O Instituto Brasileiro do Crisotila aponta que atualmente, no Brasil, a cadeia produtiva do amianto movimenta R$ 3,7 bilhões por ano. Mais de 170 mil trabalhadores vivem dessa atividade. Mais de 90% do consumo nacional do amianto ocorre na indústria de fibrocimento, que é responsável pela fabricação de telhas utilizadas na construção civil.
Mitos e verdades
A história revelada pelo The New York Times levou os americanos a se interessarem pelos mitos e verdades sobre o amianto — e muitas delas vieram à tona. A primeira é a de que o amianto é uma fibra da natureza e não deve ser substituído por outros materiais. O problema não é o amianto, em si, mas sua manipulação inadequada por pessoas inexperientes. Um profissional, que sabe o que está fazendo, não corre riscos de saúde desnecessários. Em vez de banir o uso de amianto, as autoridades americanas preferiram, de uma maneira geral, regulamentar seu uso. No Brasil, o uso do amianto é regulamentado pela Lei Federal 9.055, de 1995, que tem regras rigorosas seguidas pelas empresas do país.

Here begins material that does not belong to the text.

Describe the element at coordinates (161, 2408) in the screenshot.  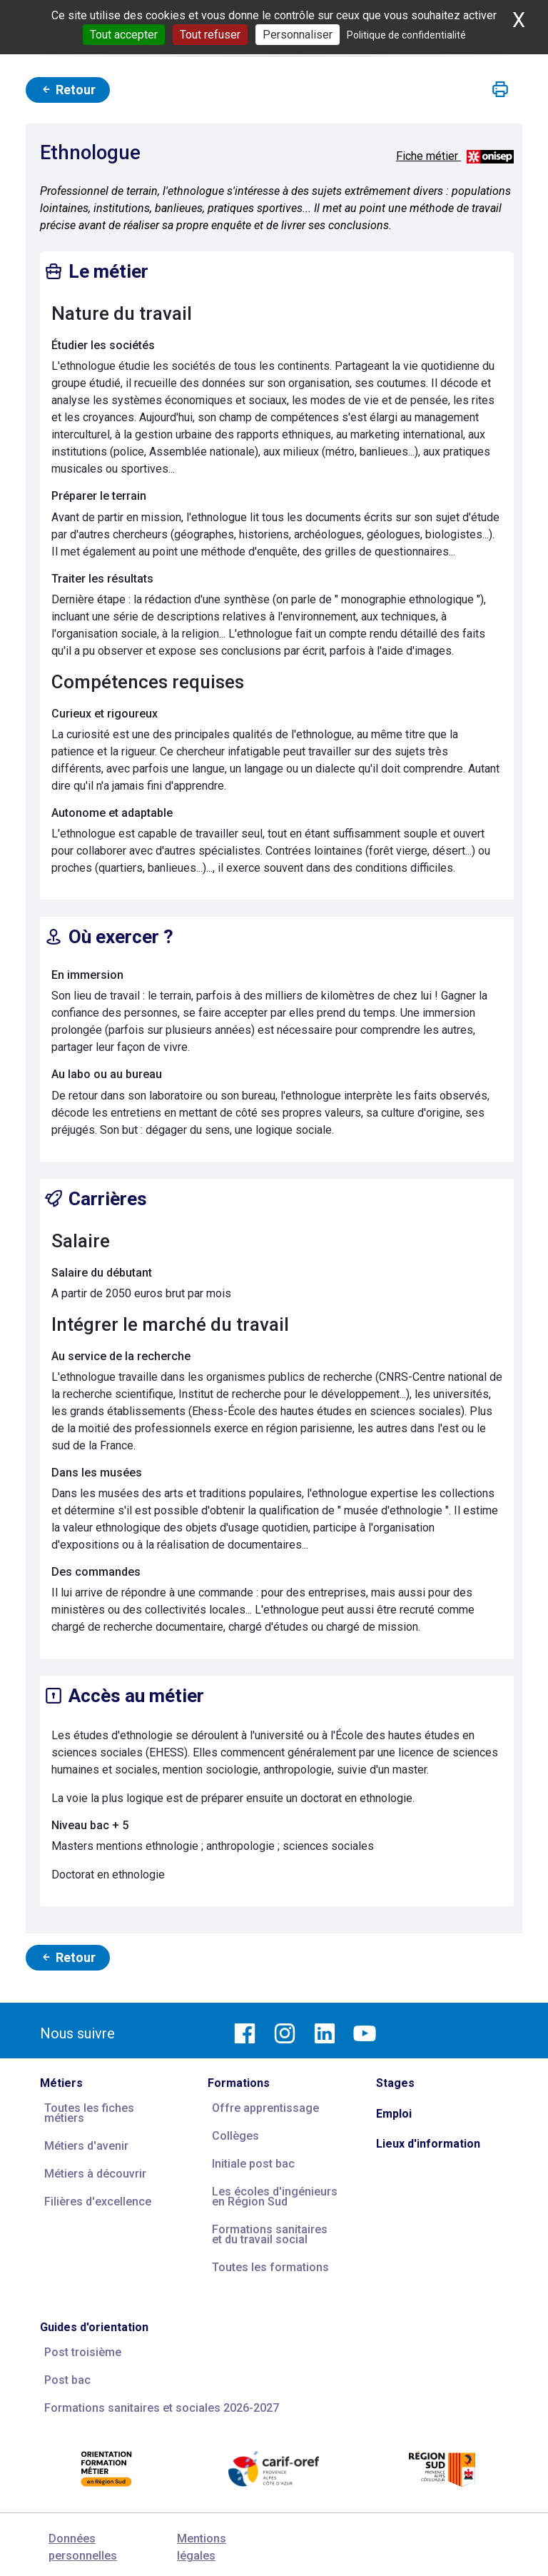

O manejo do amianto por trabalhadores vem sendo progressivamente regulamentado nos Estados Unidos. Os trabalhadores que se expõem ao amianto devem usar roupas protetoras, tomar um banho ao final de cada expediente e trocar de roupa antes de ir para casa. Na construção, há regras específicas para isolamento e material à prova de fogo.
Toda a discussão gira em torno de dois tipos específicos de amianto: o anfibólio e o crisotila. O anfibólio foi banido. O amianto crisotila, usado no Brasil, é permitido em mais de 150 países. De acordo com o especialista Jerry Alonzy, que mantém o site The Natural Handyman, “o crisotila não é, nem de perto, tão persistente quanto o anfibólio no tecido pulmonar e qualquer exposição intermitente a ele não é considerada causa de risco à saúde das pessoas”.
De acordo com a organização “Segurança no Trabalho e Administração da Saúde” dos EUA, mais de 40% da terra e a maioria das águas no país contêm algum nível de amianto.